Outra característica fundamental na agricultura brasileira é o grande número de transgênicos aprovados. Até 2015, de acordo com a Comissão Técnica Nacional de Biossegurança, 44 variedades de plantas geneticamente modificados foram aprovados para a comercialização no país. (ALLANA, 2016, p. 14). O Brasil tem a 2ª maior área de transgênicos do mundo, com mais de 40 milhões de hectares, estando atrás apenas dos Estados Unidos (SERVIÇO INTERNACIONAL PARA AQUISIÇÃO DE BIOTECNOLOGIA AGRÍCOLA, [2014?]), sendo que a maioria dos países europeus refuta os OGMs. Especialmente na França, a relação risco/benefício é considerada como desfavorável, e há desconfiança nos OGMs e no processo regulador (BONNY, 2005, p. 247). Em 2014, o país proibiu definitivamente o milho transgênico.

Para acompanhar a produção extensiva de commodities agrícolas, o uso de agrotóxicos também aumentou, em tese, para controlar doenças e aumentar a produtividade. Atualmente, “o Brasil é o maior consumidor de produtos agrotóxicos no mundo” (MINISTÉRIO DO MEIO AMBIENTE, 2015) e as extensas áreas plantadas de soja, milho e cana-de-açúcar apresentam-se como fontes potenciais de contaminação pelo uso de agrotóxicos. Segundo a Agência Embrapa, outras culturas agrícolas, apesar de ocuparem áreas pouco extensas, destacam-se pelo uso intensivo de agrotóxicos por unidade de área cultivada, como as culturas de tomate e batata. (SPADOTTO, 2006, p. 15).

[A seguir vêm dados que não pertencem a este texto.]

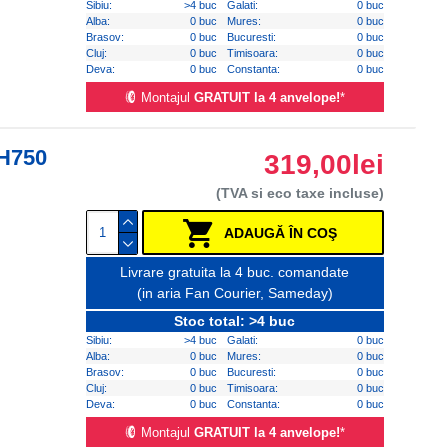
Sibiu:
>4 buc
Galati:
0 buc
Alba:
0 buc
Mures:
0 buc
Brasov:
0 buc
Bucuresti:
0 buc
Cluj:
0 buc
Timisoara:
0 buc
Deva:
0 buc
Constanta:
0 buc
Montajul
GRATUIT la 4 anvelope!
*
 H750
319,00lei
(TVA si eco taxe incluse)
ADAUGĂ ÎN COŞ
Livrare gratuita la 4 buc. comandate
(in aria Fan Courier, Sameday)
Stoc total: >4 buc
Sibiu:
>4 buc
Galati:
0 buc
Alba:
0 buc
Mures:
0 buc
Brasov:
0 buc
Bucuresti:
0 buc
Cluj:
0 buc
Timisoara:
0 buc
Deva:
0 buc
Constanta:
0 buc
Montajul
GRATUIT la 4 anvelope!
*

Ainda segundo a Agência Embrapa de Informações Tecnológicas (SPADOTTO; GOMES, [2015?]):

O consumo anual de agrotóxicos no Brasil tem sido superior a 300 mil toneladas de produtos comerciais. Expresso em quantidade de ingrediente-ativo (i.a.), são consumidas anualmente cerca de 130 mil toneladas no país; representando um aumento no consumo de agrotóxicos de 700% nos últimos quarenta anos, enquanto a área agrícola aumentou 78% nesse período.

Como consequência da política do agronegócio há um enfraquecimento da agricultura familiar, ou da agricultura sustentável, pois o produtor é capaz de inserir-se apenas parcialmente nesse sistema, por insuficiência de capital ou pela assimetria nas condições de competitividade. Dessa forma,

A modernização da agricultura brasileira estabeleceu uma invasão de insumos e equipamentos que atendiam aos interesses industriais, e que também eram demandados por agricultores com algum grau de capitalização. Em consequência, provocou uma inversão na racionalidade tecnológica da agricultura tradicional capaz de modernizar-se, bem como a determinação de novos padrões de troca, na direção das necessidades da indústria processadora de produtos agrícolas, ou seja, a adesão à lógica do mercado. (LUIZ; SILVEIRA, 2000, p. 85).

O fato dos pequenos agricultores sofrerem com esse modelo com a perda da sua autonomia econômica tem impulsionado a criação de políticas públicas que incentivem a agricultura familiar, como o Programa Nacional de Fortalecimento da Agricultura Familiar - PRONAF. A dinâmica da agricultura familiar atende a uma racionalidade econômica diferente da capitalista e atua principalmente “em contraste com o paradigma técnico-científico homogeneizante da monocultura, intimamente relacionado a uma série de danos ambientais, o conhecimento da operação de sistemas diversificados” (LUIZ; SILVEIRA, 2000, p. 86). No entanto,

Não havendo igualdade de chances nas oportunidades que se oferecem, verifica-se que as políticas públicas convencionais (tipo crédito agrícola, por exemplo, ou estímulo à formação de cooperativas) não superam a discriminação e a desigualdade entre uns e outros, como caboclos, indígenas, negros dos quilombos, por exemplo. Estes são portadores de racionalidades centradas em outros valores éticos sobre a reprodução socioeconômica e as relações sociais e com o meio natural. Nos exemplos citados, priorizam-se os valores de convívio e de sustentabilidade em detrimento aos de competitividade. (GEHLEN, 2004, p. 101).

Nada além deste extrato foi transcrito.